Playing the S&P500 Through FX – the AUD has Found its Mojo

By:
Chris Weston
Published: Apr 12, 2020, 07:38 GMT+00:00

When trading the AUD, I guess you have to take a view on the S&P500, as correlation analysis suggests the AUD is a clear proxy of equity risk here.

AUD/USD

In this article:

We can also consider the notion that the RBA has been active in cutting its daily bond purchases from $5b p/d to $1.5b p/d and that may also be another factor boosting the AUD of late.

Source: Bloomberg

If I look at the technical set-up of the S&P500 it looks like the benchmark heads towards the 50-day MA (2919) in the near-term, and the pain trade in the market is clearly higher. Liquidity is at the heart of the move

  • Top pane – white – Feb excess reserves, blue -RBA excess cash, orange – ECB excess liquidity
  • Lower pane – blue – global money supply, yellow – S&P500
Source: Bloomberg

I like the outperformance from small over large caps, cyclical over defensive sectors, and even companies with levered buybacks are outperforming the S&P500 – until we start to see earnings roll in, I would not want to be short the S&P500 here. Although, we have event risk in spades today, with weekly jobless claims (consensus 5.5m claims) and Fed chair Powell speaking on the economy.
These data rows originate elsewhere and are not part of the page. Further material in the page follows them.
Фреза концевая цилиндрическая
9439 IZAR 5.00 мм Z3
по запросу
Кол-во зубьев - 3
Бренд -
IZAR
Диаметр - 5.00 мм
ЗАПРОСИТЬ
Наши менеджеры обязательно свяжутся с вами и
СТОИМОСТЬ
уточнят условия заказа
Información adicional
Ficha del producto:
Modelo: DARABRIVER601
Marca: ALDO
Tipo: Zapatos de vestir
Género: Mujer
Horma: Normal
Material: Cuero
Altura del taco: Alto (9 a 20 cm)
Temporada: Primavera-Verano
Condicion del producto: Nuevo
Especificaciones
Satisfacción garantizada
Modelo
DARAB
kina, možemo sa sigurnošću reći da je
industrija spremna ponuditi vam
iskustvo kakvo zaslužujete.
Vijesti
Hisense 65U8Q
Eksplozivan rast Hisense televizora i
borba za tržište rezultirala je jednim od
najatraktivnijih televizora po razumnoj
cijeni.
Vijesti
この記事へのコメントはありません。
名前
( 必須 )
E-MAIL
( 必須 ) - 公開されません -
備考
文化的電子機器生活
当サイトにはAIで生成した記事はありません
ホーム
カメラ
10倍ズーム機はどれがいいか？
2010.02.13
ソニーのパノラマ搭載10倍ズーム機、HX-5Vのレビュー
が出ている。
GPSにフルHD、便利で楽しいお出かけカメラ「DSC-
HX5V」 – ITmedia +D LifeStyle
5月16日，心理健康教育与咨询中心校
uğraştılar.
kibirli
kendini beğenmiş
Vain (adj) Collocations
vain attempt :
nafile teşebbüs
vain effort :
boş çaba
Traders are also getting excited about today’s OPEC meeting (commences at 3pm London time), with Kuwait suggesting we could see up to 15m barrels of crude output being cut. Russia has committed to a cut of 1.6m barrels. The sticking point being how the cuts will be distributed through OPEC nations, and how involved the US will be, or whether they even go down the tariffs route. Oil could easily be 10% higher or lower by the end of the day, but one suspects it will influence the S&P500 and the AUD by proxy.
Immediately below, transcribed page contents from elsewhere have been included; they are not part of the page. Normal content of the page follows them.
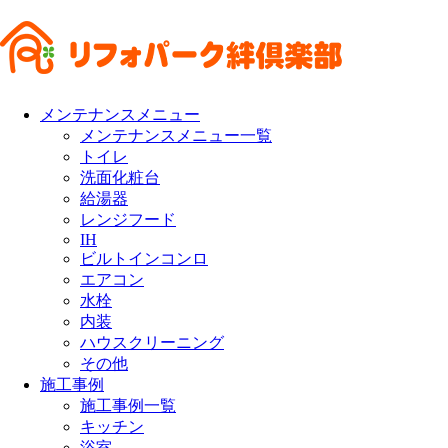
メンテナンスメニュー
メンテナンスメニュー一覧
トイレ
洗面化粧台
給湯器
レンジフード
IH
ビルトインコンロ
エアコン
水栓
内装
ハウスクリーニング
その他
施工事例
施工事例一覧
キッチン
浴室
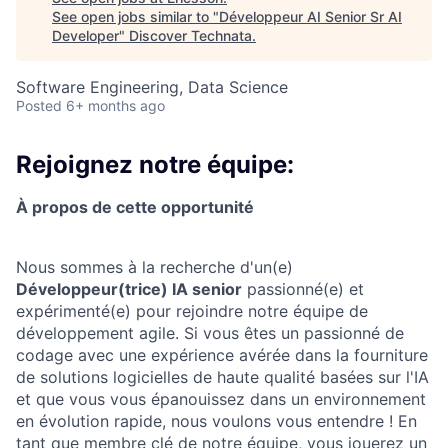
See open jobs similar to "
Développeur AI Senior Sr AI
Developer
"
Discover Technata
.
Software Engineering, Data Science
Posted
6+ months ago
Rejoignez notre équipe:
À propos de cette opportunité
Nous sommes à la recherche d'un(e)
Développeur(trice) IA senior
passionné(e) et
expérimenté(e) pour rejoindre notre équipe de
développement agile. Si vous êtes un passionné de
codage avec une expérience avérée dans la fourniture
de solutions logicielles de haute qualité basées sur l'IA
et que vous vous épanouissez dans un environnement
en évolution rapide, nous voulons vous entendre ! En
tant que membre clé de notre équipe, vous jouerez un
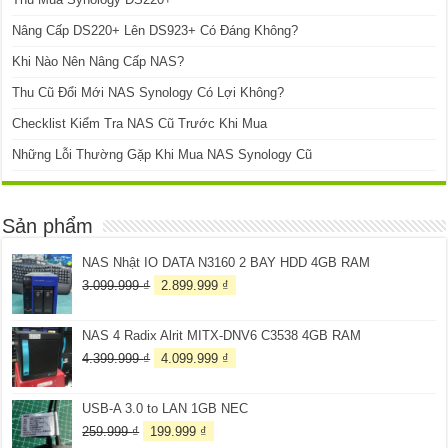
Nâng Cấp DS220+ Lên DS923+ Có Đáng Không?
Khi Nào Nên Nâng Cấp NAS?
Thu Cũ Đổi Mới NAS Synology Có Lợi Không?
Checklist Kiểm Tra NAS Cũ Trước Khi Mua
Những Lỗi Thường Gặp Khi Mua NAS Synology Cũ
Sản phẩm
NAS Nhật IO DATA N3160 2 BAY HDD 4GB RAM
Giá
Giá
3.099.999
₫
2.899.999
₫
gốc
hiện
là:
tại
NAS 4 Radix Alrit MITX-DNV6 C3538 4GB RAM
3.099.999 ₫.
là:
2.899.999 ₫.
Giá
Giá
4.399.999
₫
4.099.999
₫
gốc
hiện
là:
tại
USB-A 3.0 to LAN 1GB NEC
4.399.999 ₫.
là:
4.099.999 ₫.
Giá
Giá
259.999
₫
199.999
₫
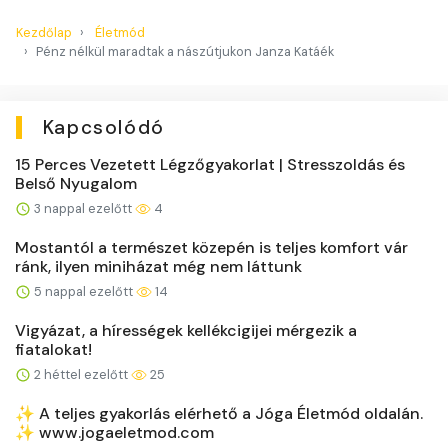
Kezdőlap
Életmód
Pénz nélkül maradtak a nászútjukon Janza Katáék
Kapcsolódó
15 Perces Vezetett Légzőgyakorlat | Stresszoldás és
Belső Nyugalom
3 nappal ezelőtt
4
Mostantól a természet közepén is teljes komfort vár
ránk, ilyen miniházat még nem láttunk
5 nappal ezelőtt
14
Vigyázat, a hírességek kellékcigijei mérgezik a
fiatalokat!
2 héttel ezelőtt
25
✨ A teljes gyakorlás elérhető a Jóga Életmód oldalán.
✨ www.jogaeletmod.com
Here, we see S&P500 10-day realised volatility (white) has collapsed, but at 59% details the S&P500 is moving 3.71% a day (over the past 10 days). Implied volatility has dropped hard from 77% to 37% (although the VIX index sits higher at 43%), which suggests the market still sees daily moves of some 2.3%. Either way, vols are painting a picture of calmer conditions, although, they’re not at levels which tell us we are firmly out of the woods by any means.

Source: Bloomberg

AUD the strong

The reason I have singled out the AUD, is that it is strong – simple as that. If you believe you can obtain an edge by keeping things simple in FX trading by buying strong and selling weak, albeit assessing how mature that move is, then the AUD has found its mojo. That said, if you look at the weekly commitment of traders (CoT) report as a loose guide on positioning, with non-commercial accounts holding a short position of 31,664 contracts, so, clearly the recent rally has been part driven by a position readjustment.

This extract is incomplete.